Bounding box prediction data:
+-------+

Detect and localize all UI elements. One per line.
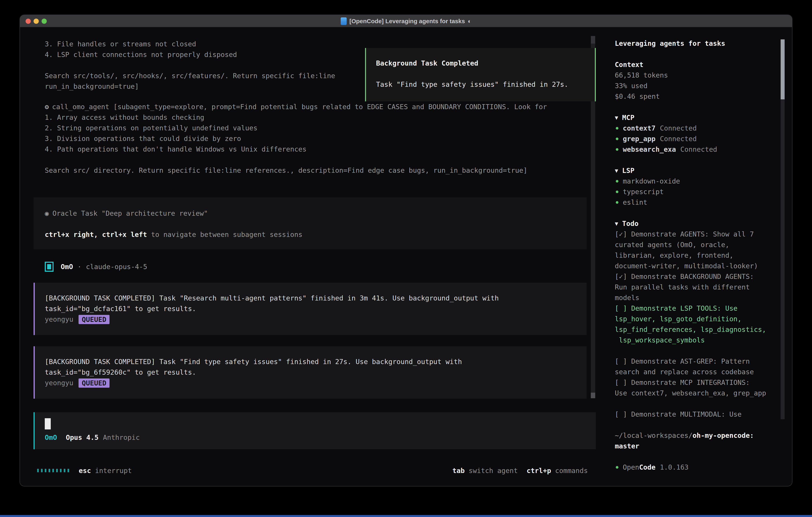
mcp-item: context7Connected (615, 123, 787, 134)
status-dot-icon (616, 201, 618, 204)
tab-key-hint: tab (452, 467, 465, 474)
separator-dot: · (77, 263, 81, 271)
todo-item-line-active: lsp_find_references, lsp_diagnostics, (615, 324, 787, 335)
input-model-name: Opus 4.5 (66, 432, 98, 443)
gear-icon: ⚙ (45, 103, 49, 111)
task-card-line2: task_id="bg_6f59260c" to get results. (45, 367, 587, 378)
todo-item-line: [ ] Demonstrate MCP INTEGRATIONS: (615, 377, 787, 388)
status-dot-icon (616, 127, 618, 130)
todo-item-line: search and replace across codebase (615, 366, 787, 377)
tool-call-line: 3. Division operations that could divide… (45, 133, 547, 144)
tool-call-line: 2. String operations on potentially unde… (45, 123, 547, 133)
todo-item-line: Run parallel tasks with different (615, 282, 787, 293)
lsp-item: markdown-oxide (615, 176, 787, 187)
progress-moon-icon: ◐ (468, 18, 471, 25)
status-dot-icon (616, 466, 618, 469)
session-title: Leveraging agents for tasks (615, 38, 787, 49)
version-row: OpenCode1.0.163 (615, 462, 787, 472)
titlebar[interactable]: [OpenCode] Leveraging agents for tasks ◐ (20, 15, 792, 27)
context-spent: $0.46 spent (615, 91, 787, 102)
context-heading: Context (615, 59, 787, 70)
oracle-spacer (45, 219, 587, 229)
input-agent-name: OmO (45, 432, 57, 443)
background-task-card: [BACKGROUND TASK COMPLETED] Task "Resear… (34, 283, 587, 335)
sidebar-scrollbar-thumb[interactable] (781, 39, 785, 99)
todo-item-line-active: lsp_hover, lsp_goto_definition, (615, 314, 787, 324)
esc-key-label: interrupt (95, 467, 132, 474)
background-task-card: [BACKGROUND TASK COMPLETED] Task "Find t… (34, 346, 587, 399)
workspace-branch: master (615, 441, 787, 452)
text-line: 4. LSP client connections not properly d… (45, 49, 335, 60)
todo-item-line: [✓] Demonstrate BACKGROUND AGENTS: (615, 271, 787, 282)
status-left: esc interrupt (37, 467, 132, 474)
oracle-task-title-line: ◉Oracle Task "Deep architecture review" (45, 208, 587, 219)
content-area: 3. File handles or streams not closed 4.… (20, 27, 792, 486)
opencode-window: [OpenCode] Leveraging agents for tasks ◐… (20, 15, 792, 486)
tool-call-block: ⚙call_omo_agent [subagent_type=explore, … (45, 102, 547, 176)
status-dot-icon (616, 191, 618, 193)
assistant-message-top: 3. File handles or streams not closed 4.… (45, 39, 335, 92)
agent-header: OmO · claude-opus-4-5 (45, 261, 147, 272)
status-badge: QUEUED (79, 378, 110, 388)
status-dot-icon (616, 138, 618, 140)
todo-item-line-active: lsp_workspace_symbols (615, 335, 787, 346)
main-scrollbar-thumb-top[interactable] (591, 36, 595, 44)
input-provider-name: Anthropic (103, 432, 140, 443)
desktop-background: [OpenCode] Leveraging agents for tasks ◐… (0, 0, 812, 517)
oracle-task-panel[interactable]: ◉Oracle Task "Deep architecture review" … (34, 197, 587, 249)
todo-item-line: document-writer, multimodal-looker) (615, 261, 787, 271)
omo-agent-icon (45, 262, 54, 272)
todo-section-header[interactable]: ▼Todo (615, 218, 787, 229)
tool-call-line: 4. Path operations that don't handle Win… (45, 144, 547, 155)
task-card-line1: [BACKGROUND TASK COMPLETED] Task "Find t… (45, 356, 587, 367)
context-tokens: 66,518 tokens (615, 70, 787, 81)
main-scrollbar-thumb[interactable] (591, 393, 595, 398)
status-bar: esc interrupt tab switch agent ctrl+p co… (37, 465, 588, 476)
todo-item-line: [✓] Demonstrate AGENTS: Show all 7 (615, 229, 787, 240)
prompt-input[interactable]: OmO Opus 4.5 Anthropic (34, 412, 596, 449)
fisheye-icon: ◉ (45, 209, 49, 217)
agent-name: OmO (61, 263, 73, 271)
esc-key-hint: esc (79, 467, 91, 474)
tool-call-line: ⚙call_omo_agent [subagent_type=explore, … (45, 102, 547, 112)
task-card-line1: [BACKGROUND TASK COMPLETED] Task "Resear… (45, 293, 587, 303)
text-line: run_in_background=true] (45, 81, 335, 92)
text-cursor (45, 418, 51, 430)
tool-call-line (45, 155, 547, 165)
mcp-item: websearch_exaConnected (615, 144, 787, 155)
task-user: yeongyu (45, 314, 73, 325)
todo-item-line: curated agents (OmO, oracle, (615, 240, 787, 250)
todo-item-line-active: [ ] Demonstrate LSP TOOLS: Use (615, 303, 787, 314)
sidebar: Leveraging agents for tasks Context 66,5… (611, 27, 787, 486)
shortcut-keys: ctrl+x right, ctrl+x left (45, 230, 147, 239)
window-title-area: [OpenCode] Leveraging agents for tasks ◐ (20, 15, 792, 27)
mcp-section-header[interactable]: ▼MCP (615, 112, 787, 123)
toast-body: Task "Find type safety issues" finished … (376, 79, 595, 90)
chevron-down-icon: ▼ (615, 218, 618, 229)
lsp-item: typescript (615, 187, 787, 197)
todo-item-line: [ ] Demonstrate MULTIMODAL: Use (615, 409, 787, 419)
text-line: Search src/tools/, src/hooks/, src/featu… (45, 71, 335, 81)
toast-spacer (376, 69, 595, 79)
tool-call-line: 1. Array access without bounds checking (45, 112, 547, 123)
oracle-hint-line: ctrl+x right, ctrl+x left to navigate be… (45, 229, 587, 240)
task-user: yeongyu (45, 378, 73, 388)
text-line: 3. File handles or streams not closed (45, 39, 335, 49)
mcp-item: grep_appConnected (615, 134, 787, 144)
ctrlp-key-hint: ctrl+p (526, 467, 551, 474)
status-right: tab switch agent ctrl+p commands (452, 467, 588, 474)
document-icon (341, 18, 347, 25)
status-dot-icon (616, 180, 618, 183)
toast-title: Background Task Completed (376, 58, 595, 69)
context-used: 33% used (615, 81, 787, 91)
chevron-down-icon: ▼ (615, 165, 618, 176)
sidebar-scrollbar[interactable] (781, 39, 785, 419)
lsp-section-header[interactable]: ▼LSP (615, 165, 787, 176)
agent-model: claude-opus-4-5 (86, 263, 147, 271)
spinner-icon (37, 469, 69, 472)
lsp-item: eslint (615, 197, 787, 208)
ctrlp-key-label: commands (555, 467, 588, 474)
desktop-accent-strip (0, 515, 812, 517)
tool-call-text: call_omo_agent [subagent_type=explore, p… (52, 103, 547, 111)
todo-item-line: Use context7, websearch_exa, grep_app (615, 388, 787, 399)
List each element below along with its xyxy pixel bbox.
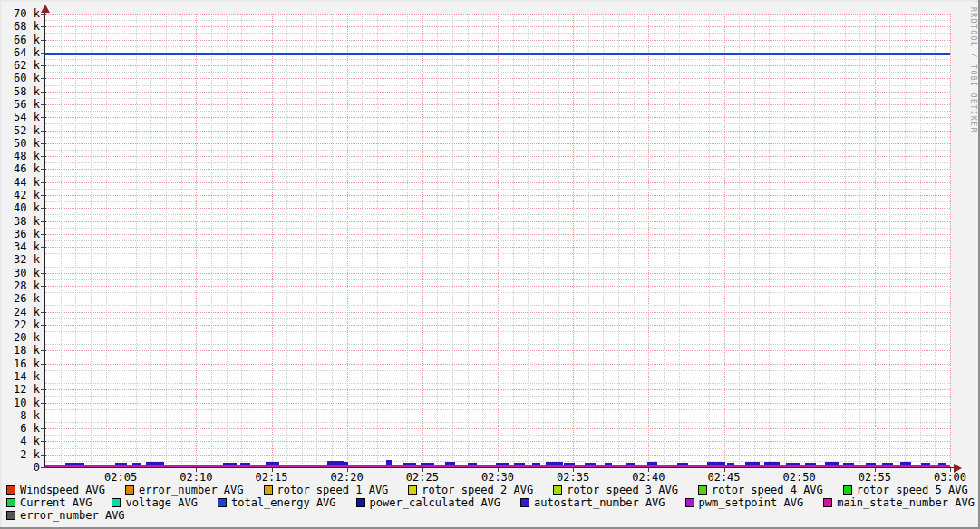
gridline-horizontal-minor: [45, 111, 950, 112]
gridline-horizontal-major: [45, 428, 950, 429]
legend-swatch-icon: [356, 498, 365, 507]
x-tick-label: 02:25: [401, 471, 444, 484]
y-tick-label: 62 k: [0, 59, 40, 72]
gridline-horizontal-major: [45, 312, 950, 313]
legend-swatch-icon: [843, 485, 852, 495]
legend-label: rotor speed 2 AVG: [422, 485, 533, 495]
y-tick-label: 52 k: [0, 124, 40, 137]
y-tick-label: 54 k: [0, 111, 40, 123]
gridline-horizontal-major: [45, 143, 950, 144]
data-spike: [677, 463, 688, 465]
gridline-horizontal-minor: [45, 279, 950, 280]
y-tick-label: 56 k: [0, 98, 40, 111]
gridline-horizontal-major: [45, 325, 950, 326]
y-tick-mark: [41, 428, 46, 429]
data-spike: [825, 462, 839, 465]
data-spike: [386, 460, 392, 465]
y-tick-mark: [41, 104, 46, 105]
legend-label: power_calculated AVG: [370, 497, 501, 508]
y-tick-mark: [41, 441, 46, 442]
data-spike: [900, 462, 911, 465]
data-spike: [605, 463, 612, 465]
y-tick-mark: [41, 403, 46, 404]
legend-item: error_number AVG: [6, 510, 125, 521]
y-tick-label: 50 k: [0, 137, 40, 150]
gridline-horizontal-major: [45, 117, 950, 118]
legend-label: rotor speed 4 AVG: [712, 485, 823, 495]
legend-row: Current AVGvoltage AVGtotal_energy AVGpo…: [6, 496, 976, 509]
legend-swatch-icon: [6, 511, 15, 520]
data-spike: [764, 462, 780, 465]
y-tick-label: 60 k: [0, 72, 40, 84]
legend-item: voltage AVG: [112, 497, 197, 508]
legend-swatch-icon: [520, 498, 529, 507]
legend-label: autostart_number AVG: [534, 497, 665, 508]
y-tick-mark: [41, 92, 46, 93]
gridline-horizontal-major: [45, 416, 950, 416]
x-tick-mark: [121, 468, 121, 472]
y-tick-mark: [41, 26, 46, 27]
gridline-horizontal-minor: [45, 123, 950, 124]
x-tick-mark: [347, 468, 348, 472]
legend-item: error_number AVG: [125, 485, 244, 495]
legend: Windspeed AVGerror_number AVGrotor speed…: [6, 484, 976, 522]
x-tick-mark: [272, 468, 273, 472]
y-tick-mark: [41, 312, 46, 313]
x-tick-mark: [950, 468, 951, 472]
y-tick-label: 46 k: [0, 162, 40, 175]
y-tick-mark: [41, 325, 46, 326]
legend-row: Windspeed AVGerror_number AVGrotor speed…: [6, 484, 976, 496]
gridline-horizontal-minor: [45, 305, 950, 306]
y-tick-label: 44 k: [0, 176, 40, 189]
gridline-horizontal-major: [45, 286, 950, 287]
legend-row: error_number AVG: [6, 509, 976, 522]
data-spike: [240, 463, 251, 465]
legend-swatch-icon: [6, 485, 15, 495]
data-spike: [146, 462, 164, 465]
gridline-horizontal-major: [45, 182, 950, 183]
legend-item: pwm_setpoint AVG: [685, 497, 804, 508]
data-spike: [647, 462, 658, 465]
legend-label: Windspeed AVG: [20, 485, 105, 495]
gridline-horizontal-major: [45, 364, 950, 365]
y-tick-label: 10 k: [0, 397, 40, 409]
x-tick-label: 02:55: [853, 471, 897, 484]
legend-label: total_energy AVG: [231, 497, 336, 508]
y-tick-mark: [41, 143, 46, 144]
gridline-horizontal-major: [45, 156, 950, 157]
legend-item: rotor speed 4 AVG: [698, 485, 823, 495]
gridline-horizontal-minor: [45, 201, 950, 202]
y-tick-mark: [41, 221, 46, 222]
legend-label: pwm_setpoint AVG: [699, 497, 804, 508]
x-tick-label: 02:30: [476, 471, 519, 484]
gridline-horizontal-minor: [45, 370, 950, 371]
y-tick-mark: [41, 299, 46, 299]
data-spike: [866, 463, 877, 465]
y-tick-label: 68 k: [0, 20, 40, 33]
legend-item: rotor speed 3 AVG: [553, 485, 678, 495]
data-spike: [496, 463, 509, 465]
x-tick-mark: [422, 468, 423, 472]
y-tick-label: 64 k: [0, 46, 40, 59]
x-tick-mark: [498, 468, 499, 472]
y-tick-mark: [41, 416, 46, 416]
legend-swatch-icon: [218, 498, 227, 507]
data-spike: [546, 462, 562, 465]
y-tick-label: 48 k: [0, 150, 40, 162]
rrdtool-graph: 70 k68 k66 k64 k62 k60 k58 k56 k54 k52 k…: [0, 0, 980, 529]
gridline-horizontal-minor: [45, 396, 950, 397]
y-tick-label: 0: [0, 461, 40, 474]
x-tick-mark: [196, 468, 197, 472]
gridline-horizontal-minor: [45, 98, 950, 99]
gridline-vertical-major: [950, 14, 951, 467]
legend-item: rotor speed 1 AVG: [264, 485, 389, 495]
legend-item: main_state_number AVG: [823, 497, 975, 508]
y-tick-mark: [41, 156, 46, 157]
data-spike: [532, 463, 539, 465]
x-tick-mark: [875, 468, 876, 472]
data-spike: [266, 462, 279, 465]
gridline-horizontal-minor: [45, 358, 950, 358]
y-tick-mark: [41, 260, 46, 260]
data-spike: [468, 463, 477, 465]
y-tick-label: 12 k: [0, 383, 40, 396]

+-------+

From the entries above, say how many lines contain "closed". Only the number is wanted.

- [RESULT BELOW]: 3